A detailed data base of 165 wells containing reservoir and treatment characteristics was compiled from more than 200 wells completed in the Red Fork formation in Roger Mills and Custer counties of western Oklahoma. Of the 21 operators represented in this data base, 11 operate 90% of the wells. Five different fluids and four types of proppant were used on 99% of the wells. Completions included seven different combinations of the Cherokee and Upper, Middle, and Lower Red Fork zones. Completions in the Upper and Middle Red Fork zones or a combination thereof made up 95% of the wells studied (Table 1). Actual and projected estimated ultimate recoveries (EUR's) were used to define the best treatments and to evolve optimum fracture stimulation procedures.
Geology and Reservoir Characteristics
The Red Fork formation is composed of very-fine- to fine-grained sand deposited in a deltaic complex. Deposits are found at the transition between continental and marine environments and continue into the deeper marine basin. The area studied in Custer and Roger Mills counties represents deposits in the continental/marine transition (deltas) and the slope/basin transition (submarine fans). Five areas representing the various geologic environments within the deltaic complex were analyzed separately and as a whole to differentiate between changing reservoir characteristics (Fig. 1). The Weatherford and Clinton fields represent alluvial plain deposits; the South Butler and West Butler fields represent the delta-fringe sediments; and the Strong City field is dominated by submarine fans. Sand is most likely found in or along distributary channels because of gentle slopes and is scarce in the delta-fringe area of West Butler.

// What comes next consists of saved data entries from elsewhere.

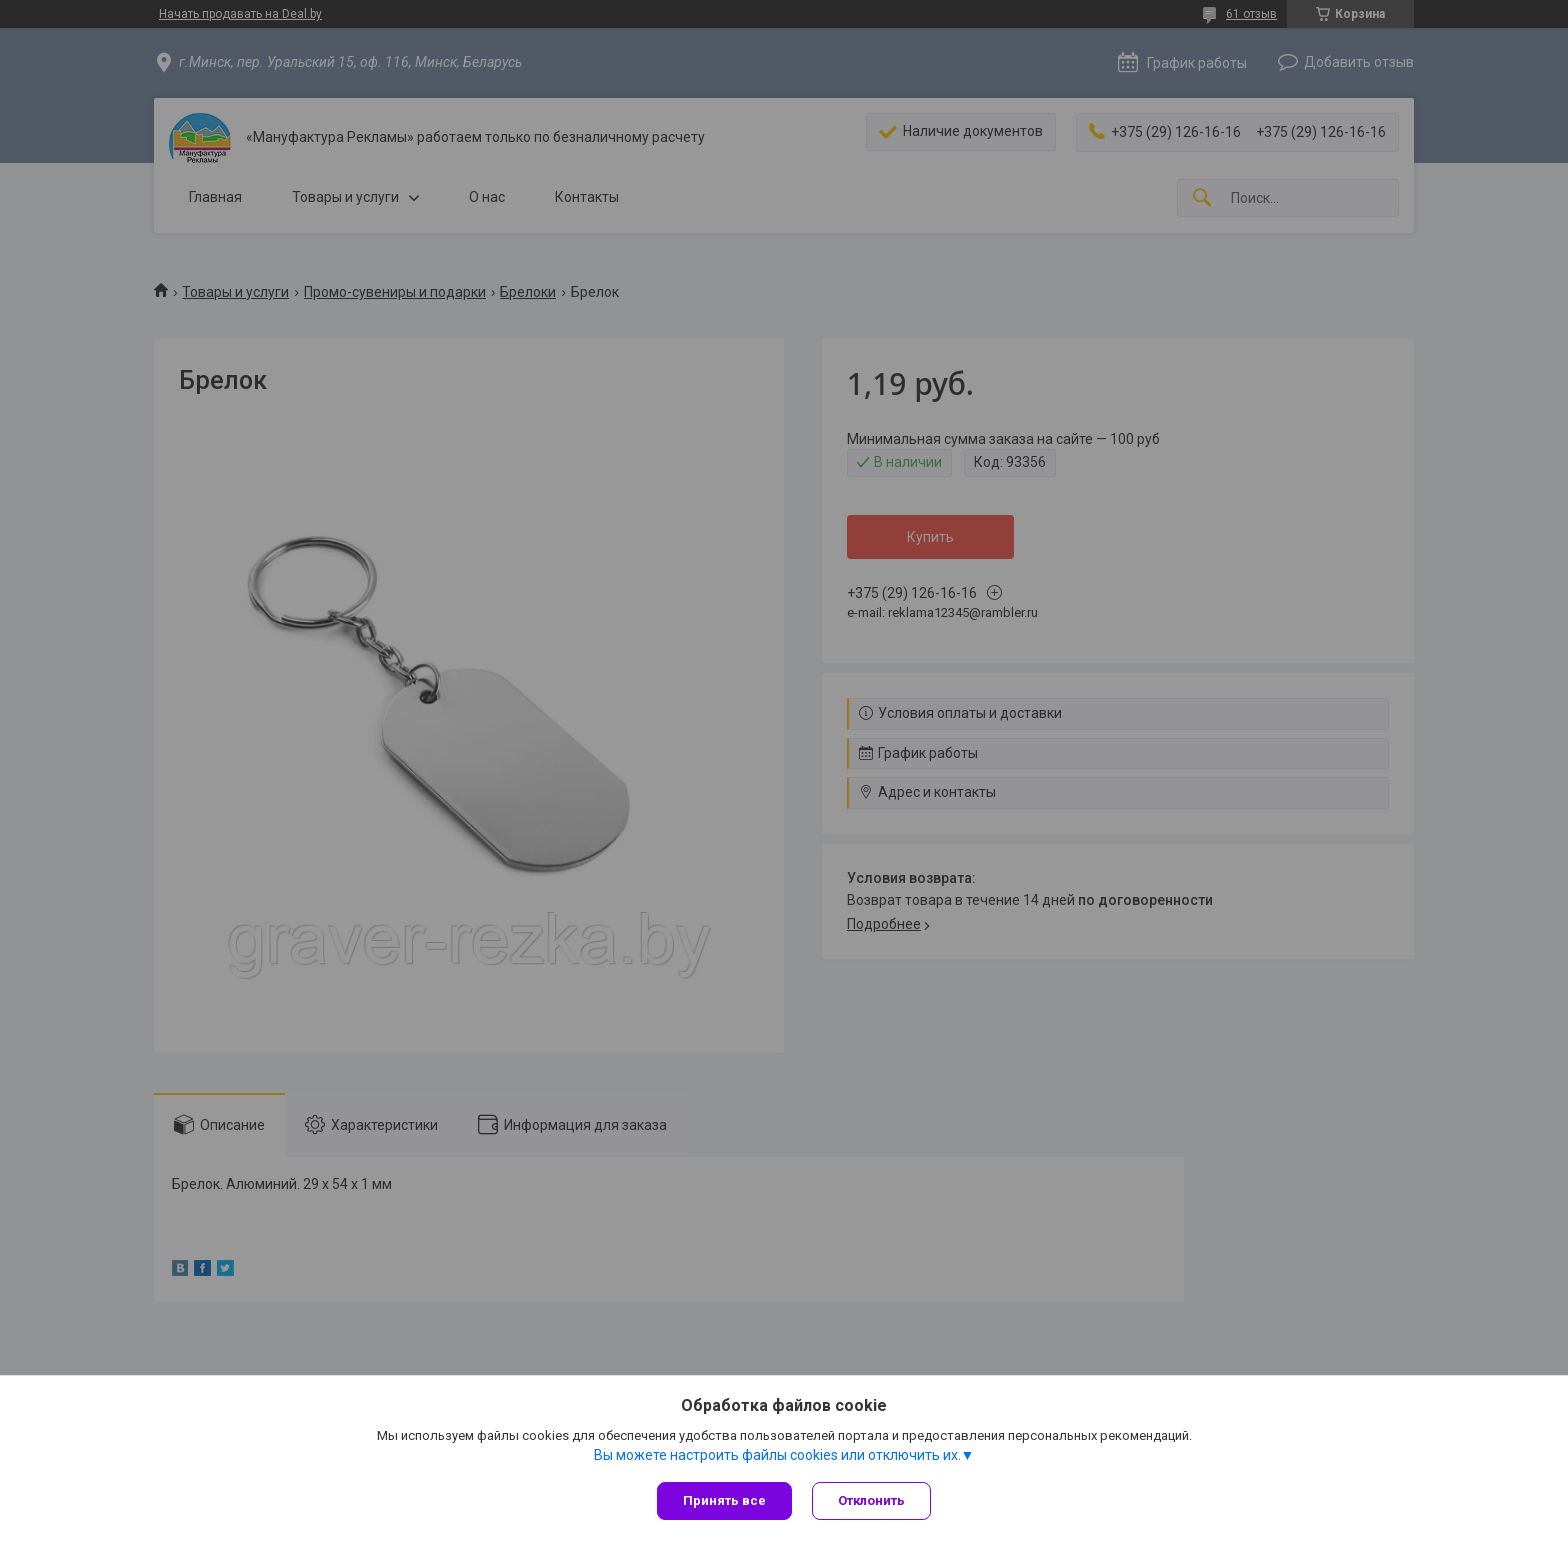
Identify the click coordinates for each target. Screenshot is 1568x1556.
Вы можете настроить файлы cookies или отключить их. (777, 1455)
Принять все (724, 1500)
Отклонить (871, 1500)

Core analyses from several wells have shown that quartz and rock fragments are the most abundant framework constituents. Primary porosity is intergranular and limited to less than 5 % of the rock volume. Quartz overgrowths are the major cement. With mechanical compaction of the granular framework, quartz overgrowths cause the major loss in PV. Secondary porosity from authigenic clay and altered framework grains is the dominant porosity type, resulting in microporosity that is marginally effective owing to the limited degree of interconnection. Microporosity has porethroat sizes of 1 µm or less. Well performance is relative to the amount of microporosity present. Log porosities exceeding 10% represent larger amounts of primary porosity and thus less microporosity. Permeability increases in wells with porosity greater than 10 % because the interconnections of pore space increase. Permeability for the Red Fork ranges from less than 1 µd to 0.5 md, depending on the amounts of primary and secondary porosity present.